The problem of human trafficking has caught the attention of healthcare authorities like The Joint Commission, the National Association of Pediatric Nurse Practitioners, and the Centers for Disease Control and Prevention. All three have put out new resources and alerts on the problem, in addition to teaching providers how to respond to it.

Between 2007 and 2017, the National Human Trafficking Hotline identified 43,564 human trafficking victims living in the U.S. At least 88% of these victims visit a healthcare provider at least once during their captivity and aren’t recognized as victims, say experts. There’s also strong evidence to suggest the real number of victims is much higher than what’s been reported—and growing.

The Dignity Health system took a look at these statistics and deemed them unacceptable.
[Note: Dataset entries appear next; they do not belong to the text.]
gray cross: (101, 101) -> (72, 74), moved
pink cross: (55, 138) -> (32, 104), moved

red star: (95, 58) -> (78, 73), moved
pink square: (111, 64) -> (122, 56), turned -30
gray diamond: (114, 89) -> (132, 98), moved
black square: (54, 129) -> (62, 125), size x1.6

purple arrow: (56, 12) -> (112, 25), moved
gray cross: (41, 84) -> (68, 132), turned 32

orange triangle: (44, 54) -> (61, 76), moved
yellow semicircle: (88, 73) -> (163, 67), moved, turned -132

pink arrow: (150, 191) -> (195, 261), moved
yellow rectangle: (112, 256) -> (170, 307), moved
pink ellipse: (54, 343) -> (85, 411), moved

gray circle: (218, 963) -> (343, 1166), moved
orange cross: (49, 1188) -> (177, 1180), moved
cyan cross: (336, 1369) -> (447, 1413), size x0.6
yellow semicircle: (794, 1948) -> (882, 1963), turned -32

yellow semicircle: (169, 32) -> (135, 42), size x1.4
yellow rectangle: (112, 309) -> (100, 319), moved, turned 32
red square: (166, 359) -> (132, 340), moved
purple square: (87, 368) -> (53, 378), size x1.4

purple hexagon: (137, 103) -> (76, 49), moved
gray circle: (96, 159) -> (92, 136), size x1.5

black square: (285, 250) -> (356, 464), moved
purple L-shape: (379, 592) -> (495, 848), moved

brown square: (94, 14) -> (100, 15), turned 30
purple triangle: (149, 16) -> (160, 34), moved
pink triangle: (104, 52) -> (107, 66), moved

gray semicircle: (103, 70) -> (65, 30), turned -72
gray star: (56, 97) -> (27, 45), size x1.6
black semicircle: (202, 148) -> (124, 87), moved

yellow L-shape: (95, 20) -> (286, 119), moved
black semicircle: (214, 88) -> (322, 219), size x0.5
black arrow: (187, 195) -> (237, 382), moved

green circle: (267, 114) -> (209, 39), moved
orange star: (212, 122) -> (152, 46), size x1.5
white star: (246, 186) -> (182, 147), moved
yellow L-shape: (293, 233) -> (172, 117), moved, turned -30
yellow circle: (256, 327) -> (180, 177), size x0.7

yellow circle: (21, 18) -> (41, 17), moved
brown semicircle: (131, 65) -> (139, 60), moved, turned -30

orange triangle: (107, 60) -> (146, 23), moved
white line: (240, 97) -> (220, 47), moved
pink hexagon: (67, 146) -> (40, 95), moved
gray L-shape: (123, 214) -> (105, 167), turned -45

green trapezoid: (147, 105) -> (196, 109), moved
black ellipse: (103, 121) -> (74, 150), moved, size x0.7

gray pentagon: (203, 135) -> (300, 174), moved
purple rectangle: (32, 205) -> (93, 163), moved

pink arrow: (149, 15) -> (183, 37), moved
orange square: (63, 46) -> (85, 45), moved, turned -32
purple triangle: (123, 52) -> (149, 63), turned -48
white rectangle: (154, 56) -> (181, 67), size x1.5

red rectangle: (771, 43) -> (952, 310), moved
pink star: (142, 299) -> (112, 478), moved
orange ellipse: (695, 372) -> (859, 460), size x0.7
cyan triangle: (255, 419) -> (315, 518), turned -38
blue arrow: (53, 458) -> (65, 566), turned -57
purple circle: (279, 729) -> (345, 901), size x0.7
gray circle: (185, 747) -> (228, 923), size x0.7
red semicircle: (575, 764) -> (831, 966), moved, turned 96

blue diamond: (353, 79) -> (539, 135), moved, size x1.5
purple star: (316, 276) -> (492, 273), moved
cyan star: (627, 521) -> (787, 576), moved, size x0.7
In 2014, Dignity Health kicked off its Human Trafficking Response (HTR) Program with the intent of identifying and aiding trafficking victims. Within a year, it identified at least 31 people with high or moderate indicators that they were victims of human trafficking, and that number has grown with each year since.
Headquartered in San Francisco, the Dignity Health system is a multistate network of 400 care sites and 60,000 employees. Holly Austin Gibbs is the director of Dignity Health’s HTR Program, author of the book Walking Prey: How America's Youth Are Vulnerable to Sex Slavery, and a child sex trafficking survivor. She’s also consulted for the Office for Victims of Crime, the National Center for Missing & Exploited Children, and the AMBER Alert program.